I never learned how to make any of that stuff. I didn’t like it. I have felt obligated to at least taste many of these dishes because people I worked with or went to church with made them and I didn’t want to hurt their feelings. How many of us have consumed bad food and remarked on it favorably because we didn’t want to hurt someone?

We have done it for other dishes, as well. There was, and is, banana pudding. It is an exercise in blandness. Bland vanilla pudding, bland vanilla wafers, bland bananas. It’s too sweet, too soft, too blah. Yet it turns up on church supper tables and family picnic tables with a consistency I can only wonder at. Maybe it’s because it’s easier to make than chocolate cake. It’s easier to make than almost anything except, perhaps, little dishes of vanilla pudding. I still can’t stand vanilla pudding because it has absolutely no character.

Bad food isn’t confined to side dishes and dessert. Take tuna casserole, for instance. As Henny Youngman said of his wife, “Please.” I may be prejudiced, because I can’t stand canned fish. That’s a personal problem. I don’t like canned tuna, canned salmon, sardines or anchovies. I don't even like smoked oysters. My mother had a habit of giving us chilled canned salmon as an entrée in the summer. Just plain canned salmon, complete with the little vertebrae. She liked to crunch them. The inclusion of the bones gives canned salmon a sort of dusty taste.

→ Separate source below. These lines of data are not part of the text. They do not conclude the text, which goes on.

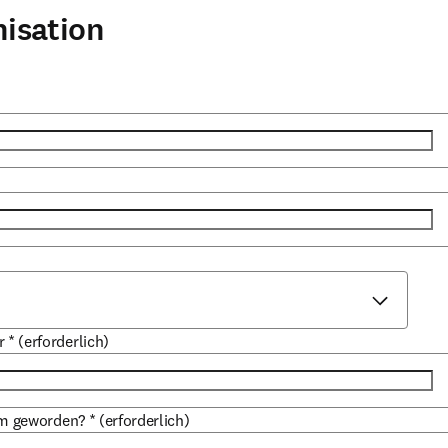
nisation
r
*
(erforderlich)
am geworden?
*
(erforderlich)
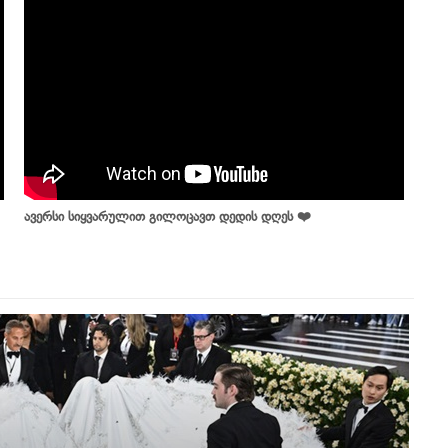
ავერსი სიყვარულით გილოცავთ დედის დღეს ❤️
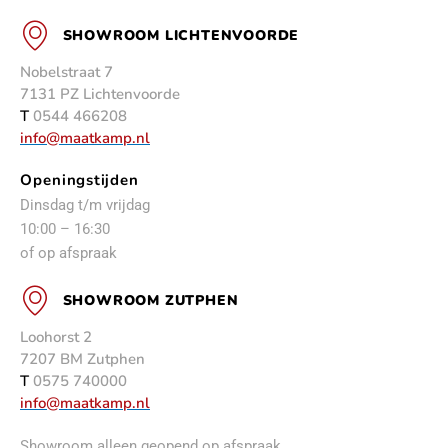
SHOWROOM LICHTENVOORDE
Nobelstraat 7
7131 PZ Lichtenvoorde
T
0544 466208
info@maatkamp.nl
Openingstijden
Dinsdag t/m vrijdag
10:00 – 16:30
of op afspraak
SHOWROOM ZUTPHEN
Loohorst 2
7207 BM Zutphen
T
0575 740000
info@maatkamp.nl
Showroom alleen geopend op afspraak.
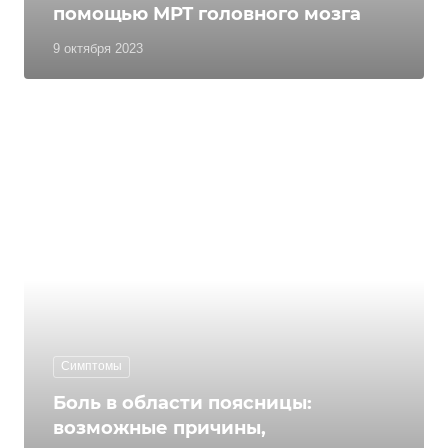
помощью МРТ головного мозга
9 октября 2023
Симптомы
Боль в области поясницы:
возможные причины,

To read this one would think my mother was a bad cook. Within the limitations of the way she learned to cook, she wasn’t. There were many delicious dishes that she did superbly well. She just liked stuff that I didn’t, like green beans cooked with bacon grease until they were black and so salty they actually burned one’s mouth. I would literally gag when I had to eat them. I was a grown woman before I discovered what green beans really taste like.

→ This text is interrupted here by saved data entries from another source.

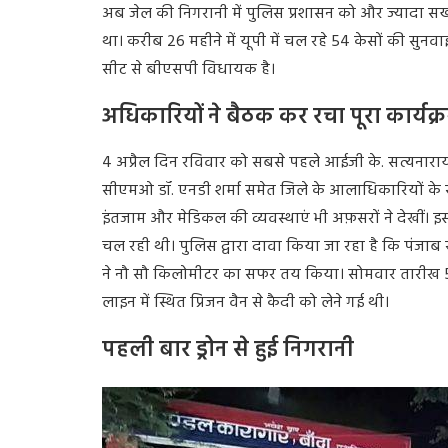
अब
जेल
की
निगरानी
में
पुलिस
प्रशासन
को
और
ज्यादा
सख
था।
करीब
26
महीने
में
यूपी
में
चल
रहे
54
केसों
की
सुनवा
सीट
से
बीएसपी
विधायक
है।
अधिकारियों ने बैठक कर रचा पूरा कार्यक्
4
अप्रैल
दिन
रविवार
को
सबसे
पहले
आईजी
के
.
सत्यनारा
सीएमओ
डॉ
.
एनडी
शर्मा
समेत
जिले
के
आलाधिकारियों
के
इंतजाम
और
मेडिकल
की
व्यवस्थाएं
भी
अफ़सरों
ने
देखीं।
इ
चल
रही
थी।
पुलिस
द्वारा
दावा
किया
जा
रहा
है
कि
पंजाब
ने
नौ
सौ
किलोमीटर
का
सफर
तय
किया।
सोमवार
तारीख
लाइन
में
स्थित
प्रिजन
वैन
से
कैदी
को
लेने
गई
थी।
पहली बार ड्रोन से हुई निगरानी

Now that I’m grown, I don’t have to eat what I don’t like, unless, of course, it turns up on a buffet table made by someone whose feelings I don’t want to hurt. I plead with all those people who think folks really like their special dishes to watch to expressions of people in line when they come to the green mass with the pineapple and marshmallows. Do they smile and dig in or do they maintain a blank face and take a token amount?

You be the judge, then restrain yourself. Please don't subject your friends to stuff like that.